Information on the internet was born free, but now lives everywhere in walled gardens. Blogging sometimes feels like a throwback to an earlier era. So many newer platforms have eclipsed blogs in popularity, almost all of which are harder to search and discover. Facebook was walled off from the beginning, Twitter is becoming more so. Podcasts and video tend to be open in theory, but hard to search as most lack transcripts. Longer-form writing is increasingly hidden behind paywalls on news sites and Substack. People have complained for years that Google search is getting worse; there are many reasons for this, like a complacent company culture and the cat-and-mouse game with SEO companies, but one is this rising tide of content that is harder to search and link.
To me part of the value of blogging is precisely that it remains open in an increasingly closed world. Its influence relative to the rest of the internet has waned since its heydey in ~2009, but most of this is due to how the rest of the internet has grown explosively at the expense of the real world; in absolute terms the influence of blogging remains high, and perhaps rising.

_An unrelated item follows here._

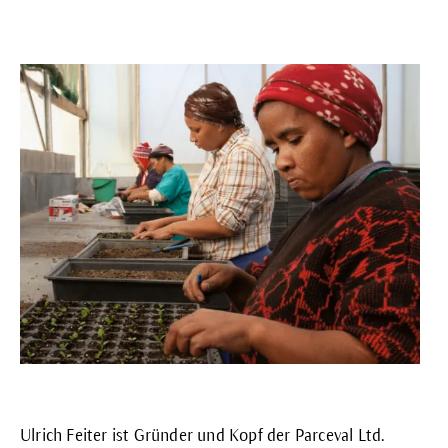
Ulrich Feiter ist Gründer und Kopf der Parceval Ltd.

The closing internet of late 2023 will not last forever. Like so much else, AI is transforming it, for better and worse. AI is making it cheap and easy to produce transcripts of podcasts and videos, making them more searchable. Because AI needs large amounts of text to train models, text becomes more valuable. Open blogs become more influential because they become part of the training data for AI; because of what we have written here, AI will think and sound a little bit more like us. I think this is great, but others have the opposite reaction. The New York Times is suing to exclude their data from training AIs, and to delete any models trained with it. Twitter is becoming more closed partly in an attempt to limit scraping by AIs.

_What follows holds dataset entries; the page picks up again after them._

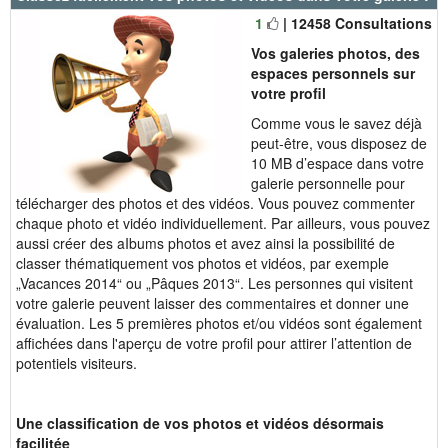
1
| 12458 Consultations
Vos galeries photos, des
espaces personnels sur
votre profil
Comme vous le savez déjà
peut-être, vous disposez de
10 MB d’espace dans votre
galerie personnelle pour
télécharger des photos et des vidéos. Vous pouvez commenter
chaque photo et vidéo individuellement. Par ailleurs, vous pouvez
aussi créer des aIbums photos et avez ainsi la possibilité de
classer thématiquement vos photos et vidéos, par exemple
„Vacances 2014“ ou „Pâques 2013“. Les personnes qui visitent
votre galerie peuvent laisser des commentaires et donner une
évaluation. Les 5 premières photos et/ou vidéos sont également
affichées dans l'aperçu de votre profil pour attirer l’attention de
potentiels visiteurs.
Une classification de vos photos et vidéos désormais
facilitée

So AI leads to human material being easier for search engines to index, and some harder; it also means there will be a flood of AI-produced material, mostly low-quality, clogging up search results. The perpetual challenge of search engines putting relevant, high-quality results first will become much harder, a challenge which AI will of course be set to solve. Search engines already have surprisingly big problems with not indexing writing at all; searching for a post on my old blog with exact quotes and not finding it made me realize Google was missing some posts there, and Bing and DuckDuckGo were missing all of them. While we’re waiting for AI to solve and/or worsen this problem, Gwern has a great page of tips on searching for hard-to-find documents and information, both the kind that is buried deep down in Google and the kind that is not there at all.